We began our day visiting the site on the Jordan River very near where John the Baptist did his baptizing, on the Israel/Jordan border, and possibly where Jesus was baptized. As we posed for a group picture, a white dove flew overhead. They are quite common in the area, but was still a unique experience.
We drove further south along the Dead Sea through the Judean Wilderness and soaring temperatures to Masada. It is a mesa rising high above the sea, and was the location of one of Herod the Great's palaces. The location in the arid wilderness was even possible because of the cisterns built within the palace complex that would capture the area's rare rainfall - 2 inches per year - and store it in caves and basins carved within the plateau. Herod never lived there, but the cisterns enabled over 900 Jews fleeing the Romans to withstand a siege for nearly a year before they chose death over slavery.

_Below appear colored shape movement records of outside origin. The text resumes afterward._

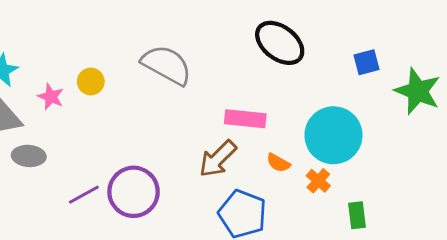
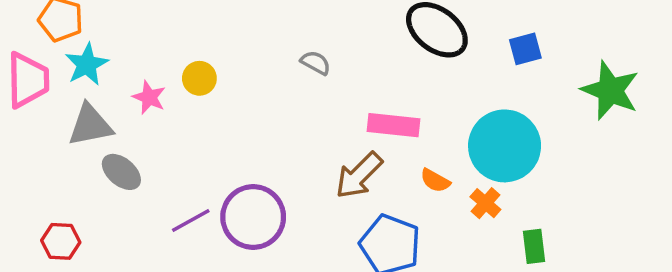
blue square: (367, 62) -> (525, 49), moved
gray semicircle: (167, 65) -> (316, 63), moved, size x0.5
gray ellipse: (29, 156) -> (121, 172), turned 36

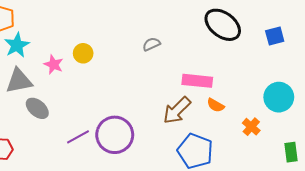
gray semicircle: (316, 63) -> (151, 44), turned -54
cyan circle: (505, 146) -> (279, 97), moved, size x0.7
orange semicircle: (435, 181) -> (216, 105), moved
green rectangle: (534, 246) -> (291, 152), moved

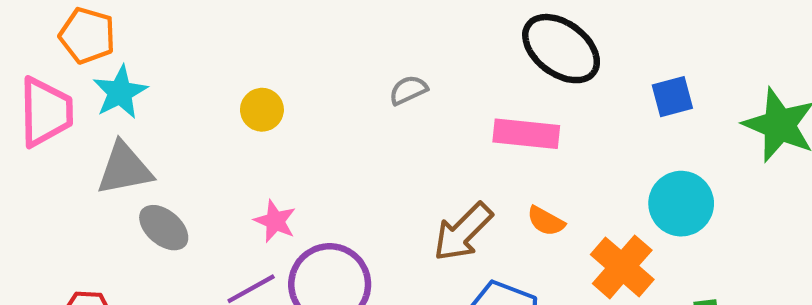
blue square: (275, 36) -> (672, 97), moved
pink star: (54, 65) -> (275, 221), moved
pink rectangle: (197, 81) -> (526, 134), moved
orange cross: (251, 127) -> (622, 267), size x1.6

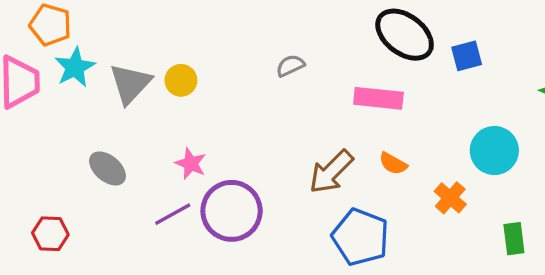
blue square: (672, 97) -> (467, 56), moved
gray triangle: (124, 169) -> (130, 84), moved, turned -36
orange cross: (622, 267) -> (450, 198), size x0.7

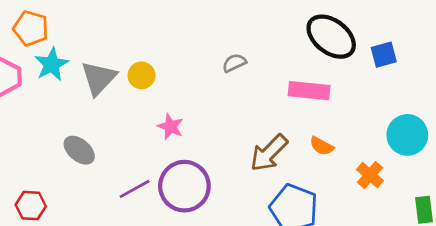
pink star: (191, 164) -> (171, 127), moved

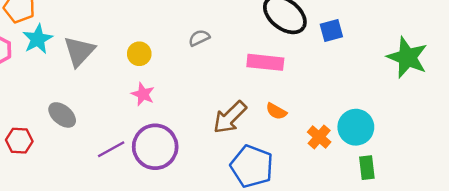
yellow circle: (142, 75) -> (139, 54), moved
cyan circle: (407, 135) -> (356, 127), moved
red hexagon: (31, 206) -> (19, 141), moved

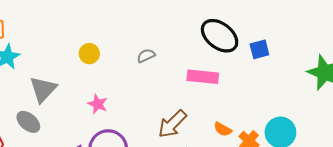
gray triangle: (79, 51) -> (43, 89), moved
yellow circle: (139, 54) -> (89, 54), moved
orange semicircle: (276, 111) -> (223, 129), moved

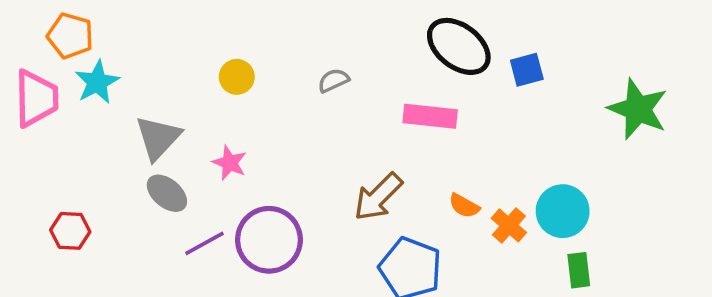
pink star: (98, 104) -> (230, 163), moved
gray ellipse: (28, 122) -> (167, 193), moved

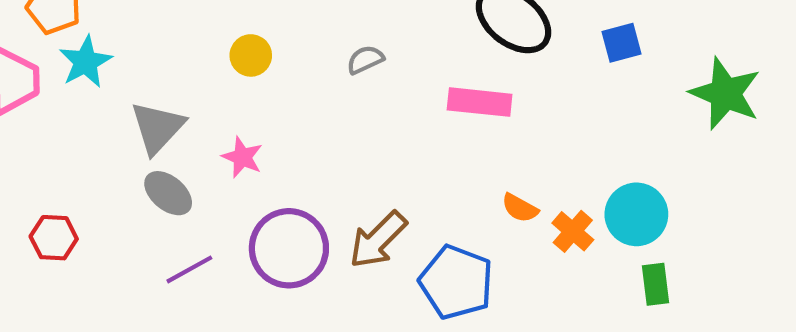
blue square: (527, 70) -> (622, 43), moved
brown arrow: (378, 197) -> (378, 240), moved
purple line: (205, 243) -> (189, 269), moved

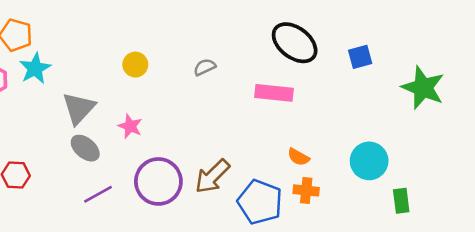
orange cross: (573, 231) -> (306, 190), moved, turned -35
green rectangle: (655, 284) -> (401, 201), moved

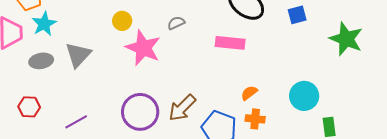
pink star: (130, 126) -> (143, 48), moved, size x1.8
gray ellipse: (85, 148) -> (41, 61), moved, turned -50
orange semicircle: (298, 157) -> (249, 93), turned 114
purple line: (98, 194) -> (76, 122), moved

We also visited Qumran, where many of the Dead Sea Scrolls were discovered. Temperatures here reached nearly 108°! The Qumran residents of the 1st century also used cisterns to capture rainwater to meet their needs.
Our last stop was the Dead Sea itself where we floated - bobbed like a cork is more like it - in the very heavily salty water. It was hot, crowded, and the salt and mud felt odd to the skin. It was fun.
All the while we drank several liters of water to stay hydrated.
But despite the heat and lack of rainfall, it is amazing to see how much still grows there. Through the millennia, humans have found a way to meet their thirst needs in this dry land. And one man in particular wrote of what this need was like:
"O God, you are my God;
I earnestly search for you.
My soul thirsts for you;
my whole body longs for you
in this parched and weary land
where there is no water." (Psalm 63:1)
This picture was taken in En-Gedi, the area where David once hid.